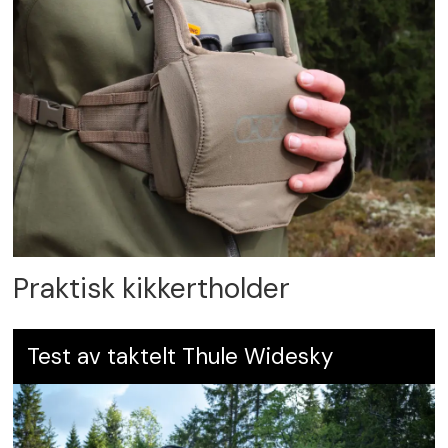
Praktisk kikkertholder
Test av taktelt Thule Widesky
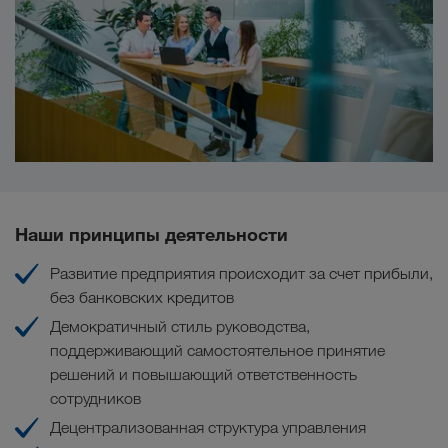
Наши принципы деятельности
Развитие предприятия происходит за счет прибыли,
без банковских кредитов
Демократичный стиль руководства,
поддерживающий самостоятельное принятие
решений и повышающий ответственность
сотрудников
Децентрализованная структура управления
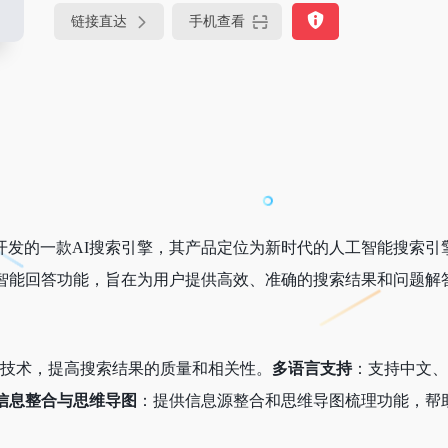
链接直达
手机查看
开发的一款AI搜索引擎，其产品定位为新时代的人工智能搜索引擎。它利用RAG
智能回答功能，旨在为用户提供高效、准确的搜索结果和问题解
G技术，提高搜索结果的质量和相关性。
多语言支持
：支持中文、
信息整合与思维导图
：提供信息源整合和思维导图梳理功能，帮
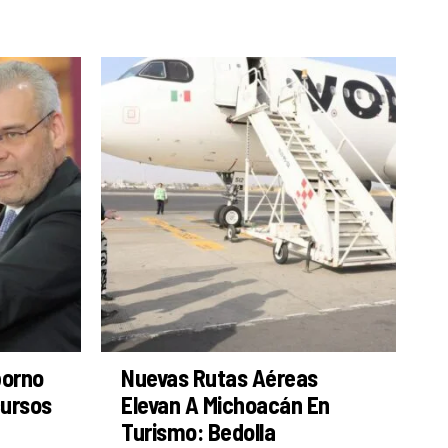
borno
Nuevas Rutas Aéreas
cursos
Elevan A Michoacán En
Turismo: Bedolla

-.-.-

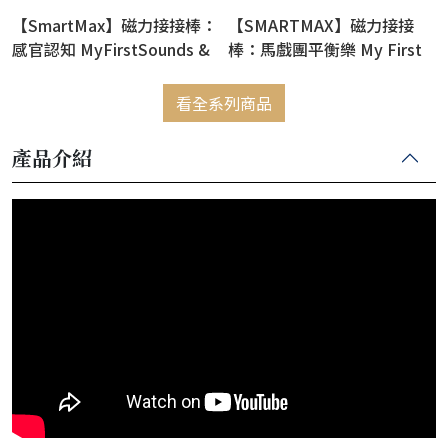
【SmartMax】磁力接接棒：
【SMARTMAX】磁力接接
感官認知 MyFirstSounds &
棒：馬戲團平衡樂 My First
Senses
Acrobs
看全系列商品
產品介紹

-.-.-

* TASK TO CARRY OUT
Find the line with "Praktisk kikkertholder" in the entries above. Set down exactly every line from it up to and including the line with "Turismo: Bedolla", images excluded.

* OUTPUT OF THE TASK
Praktisk kikkertholder
Test av taktelt Thule Widesky
Наши принципы деятельности
Развитие предприятия происходит за счет прибыли,
без банковских кредитов
Демократичный стиль руководства,
поддерживающий самостоятельное принятие
решений и повышающий ответственность
сотрудников
Децентрализованная структура управления
链接直达
手机查看
开发的一款AI搜索引擎，其产品定位为新时代的人工智能搜索引擎。它利用RAG
智能回答功能，旨在为用户提供高效、准确的搜索结果和问题解
G技术，提高搜索结果的质量和相关性。
多语言支持
：支持中文、
信息整合与思维导图
：提供信息源整合和思维导图梳理功能，帮
borno
Nuevas Rutas Aéreas
cursos
Elevan A Michoacán En
Turismo: Bedolla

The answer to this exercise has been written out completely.